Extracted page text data
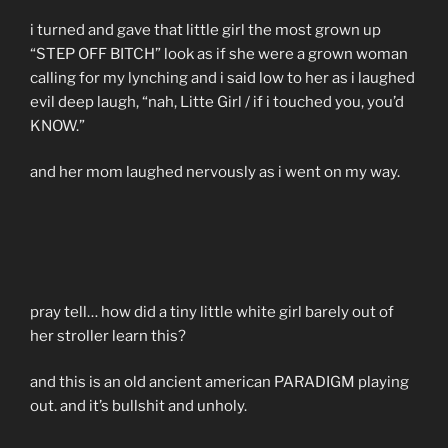
i turned and gave that little girl the most grown up
“STEP OFF BITCH” look as if she were a grown woman
calling for my lynching and i said low to her as i laughed
evil deep laugh, “nah, Litte Girl / if i touched you, you’d
KNOW.”
and her mom laughed nervously as i went on my way.
pray tell… how did a tiny little white girl barely out of
her stroller learn this?
and this is an old ancient american PARADIGM playing
out. and it’s bullshit and unholy.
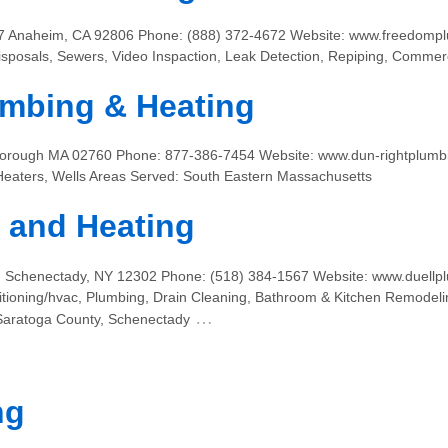
17 Anaheim, CA 92806 Phone: (888) 372-4672 Website: www.freedompl
sposals, Sewers, Video Inspaction, Leak Detection, Repiping, Comme
mbing & Heating
leborough MA 02760 Phone: 877-386-7454 Website: www.dun-rightplumbi
Heaters, Wells Areas Served: South Eastern Massachusetts
 and Heating
 Schenectady, NY 12302 Phone: (518) 384-1567 Website: www.duellpl
itioning/hvac, Plumbing, Drain Cleaning, Bathroom & Kitchen Remodeli
…
 Saratoga County, Schenectady
ng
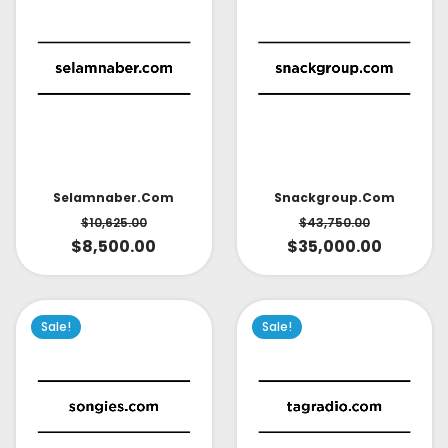
Selamnaber.com
Snackgroup.com
$
10,625.00
$
43,750.00
$
8,500.00
$
35,000.00
Sale!
Sale!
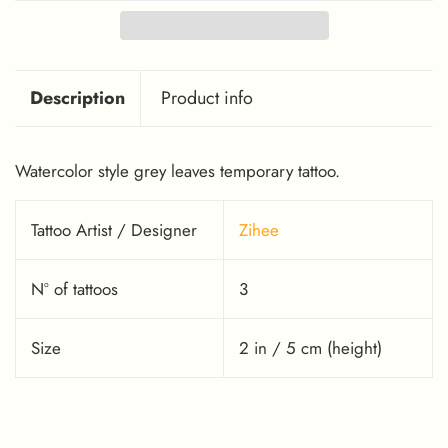
Description
Product info
Watercolor style grey leaves temporary tattoo.
Tattoo Artist / Designer
Zihee
Nº of tattoos
3
Size
2 in / 5 cm (height)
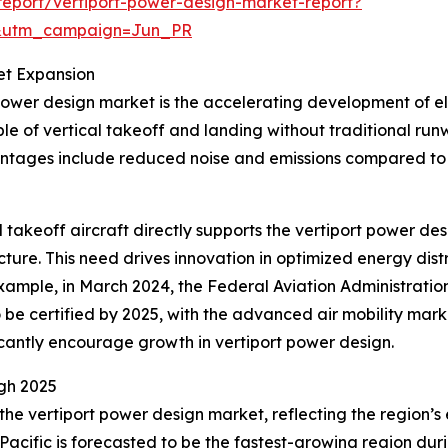
eport/vertiport-power-design-market-report?
&utm_campaign=Jun_PR
et Expansion
power design market is the accelerating development of elec
e of vertical takeoff and landing without traditional ru
antages include reduced noise and emissions compared to 
al takeoff aircraft directly supports the vertiport power 
cture. This need drives innovation in optimized energy dis
r example, in March 2024, the Federal Aviation Administratio
o be certified by 2025, with the advanced air mobility marke
icantly encourage growth in vertiport power design.
gh 2025
 the vertiport power design market, reflecting the region
Pacific is forecasted to be the fastest-growing region duri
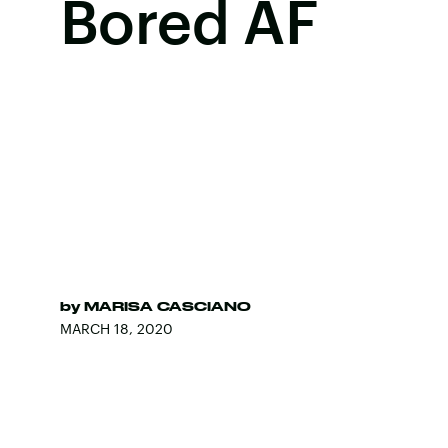
Bored AF
by
MARISA CASCIANO
MARCH 18, 2020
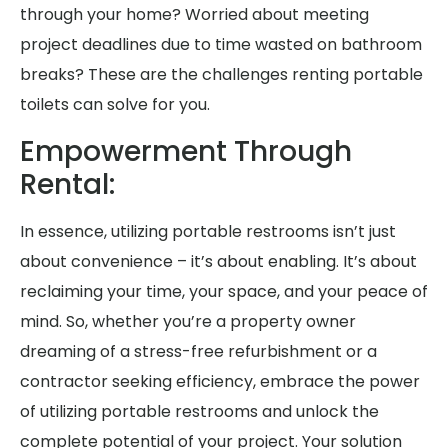
through your home? Worried about meeting
project deadlines due to time wasted on bathroom
breaks? These are the challenges renting portable
toilets can solve for you.
Empowerment Through
Rental:
In essence, utilizing portable restrooms isn’t just
about convenience – it’s about enabling. It’s about
reclaiming your time, your space, and your peace of
mind. So, whether you’re a property owner
dreaming of a stress-free refurbishment or a
contractor seeking efficiency, embrace the power
of utilizing portable restrooms and unlock the
complete potential of your project. Your solution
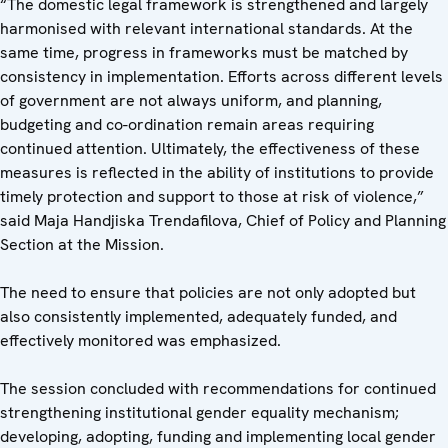
“The domestic legal framework is strengthened and largely
harmonised with relevant international standards. At the
same time, progress in frameworks must be matched by
consistency in implementation. Efforts across different levels
of government are not always uniform, and planning,
budgeting and co-ordination remain areas requiring
continued attention. Ultimately, the effectiveness of these
measures is reflected in the ability of institutions to provide
timely protection and support to those at risk of violence,”
said Maja Handjiska Trendafilova, Chief of Policy and Planning
Section at the Mission.
The need to ensure that policies are not only adopted but
also consistently implemented, adequately funded, and
effectively monitored was emphasized.
The session concluded with recommendations for continued
strengthening institutional gender equality mechanism;
developing, adopting, funding and implementing local gender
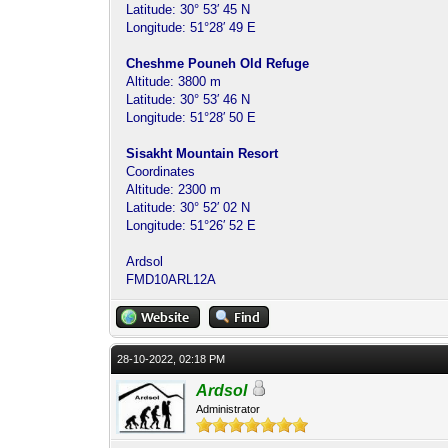
Latitude: 30° 53′ 45 N
Longitude: 51°28′ 49 E
Cheshme Pouneh Old Refuge
Altitude: 3800 m
Latitude: 30° 53′ 46 N
Longitude: 51°28′ 50 E
Sisakht Mountain Resort
Coordinates
Altitude: 2300 m
Latitude: 30° 52′ 02 N
Longitude: 51°26′ 52 E
Ardsol
FMD10ARL12A
28-10-2022, 02:18 PM
Ardsol
Administrator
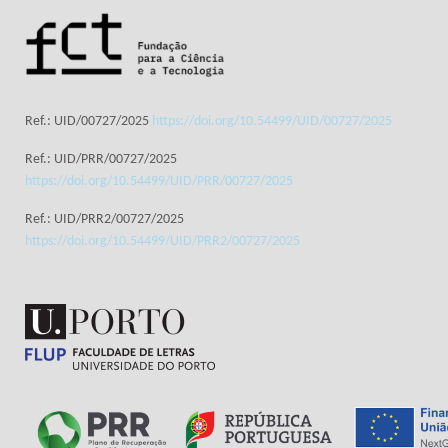
Ref.: UID/00727/2025
https://doi.org/10.54499/UID/00727/2025
Ref.: UID/PRR/00727/2025
https://doi.org/10.54499/UID/PRR/00727/2025
Ref.: UID/PRR2/00727/2025
https://doi.org/10.54499/UID/PRR2/00727/2025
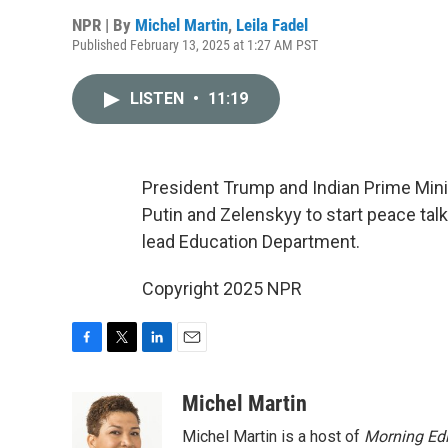
NPR | By
Michel Martin
,
Leila Fadel
Published February 13, 2025 at 1:27 AM PST
LISTEN
•
11:19
President Trump and Indian Prime Mini
Putin and Zelenskyy to start peace ta
lead Education Department.
Copyright 2025 NPR
F
T
L
E
a
w
i
m
c
i
n
a
Michel Martin
e
t
k
i
Michel Martin is a host of
Morning Edi
b
t
e
l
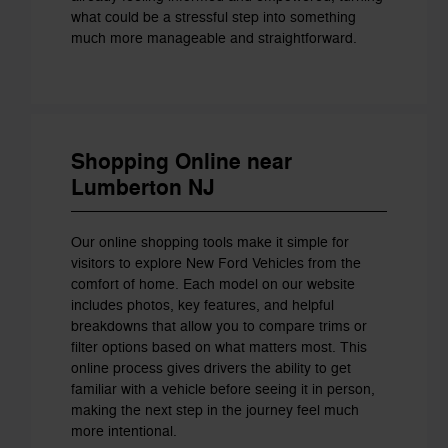
what could be a stressful step into something
much more manageable and straightforward.
Shopping Online near
Lumberton NJ
Our online shopping tools make it simple for
visitors to explore New Ford Vehicles from the
comfort of home. Each model on our website
includes photos, key features, and helpful
breakdowns that allow you to compare trims or
filter options based on what matters most. This
online process gives drivers the ability to get
familiar with a vehicle before seeing it in person,
making the next step in the journey feel much
more intentional.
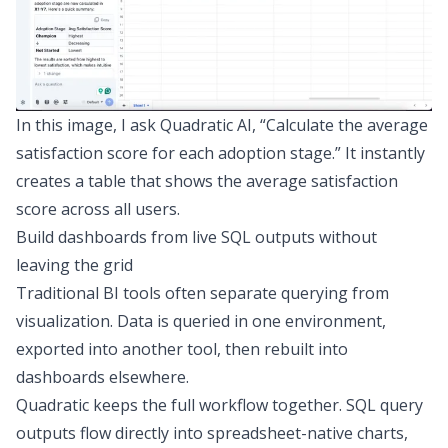
In this image, I ask Quadratic AI, “Calculate the average
satisfaction score for each adoption stage.” It instantly
creates a table that shows the average satisfaction
score across all users.
Build dashboards from live SQL outputs without
leaving the grid
Traditional
BI tools
often separate querying from
visualization. Data is queried in one environment,
exported into another tool, then rebuilt into
dashboards elsewhere.
Quadratic keeps the full workflow together. SQL query
outputs flow directly into spreadsheet-native charts,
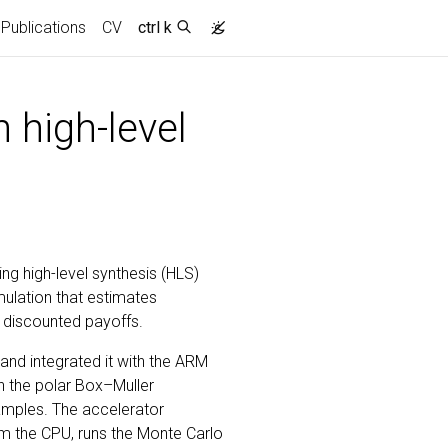
Publications
CV
ctrl k
 high-level
ng high-level synthesis (HLS)
ulation that estimates
 discounted payoffs.
and integrated it with the ARM
n the polar Box–Muller
mples. The accelerator
rom the CPU, runs the Monte Carlo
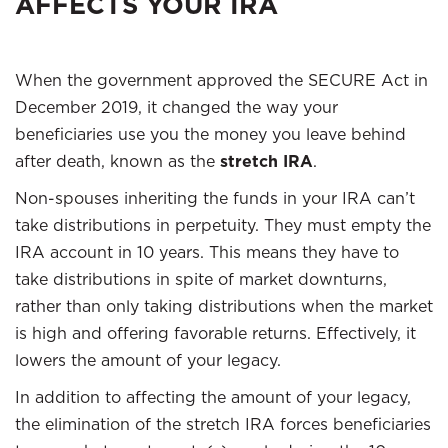
AFFECTS YOUR IRA
When the government approved the SECURE Act in
December 2019, it changed the way your
beneficiaries use you the money you leave behind
after death, known as the
stretch IRA
.
Non-spouses inheriting the funds in your IRA can’t
take distributions in perpetuity. They must empty the
IRA account in 10 years. This means they have to
take distributions in spite of market downturns,
rather than only taking distributions when the market
is high and offering favorable returns. Effectively, it
lowers the amount of your legacy.
In addition to affecting the amount of your legacy,
the elimination of the stretch IRA forces beneficiaries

* Task description *
Each line above that contains the word "dashboards" should be returned.

* Response area *
Build dashboards from live SQL outputs without
dashboards elsewhere.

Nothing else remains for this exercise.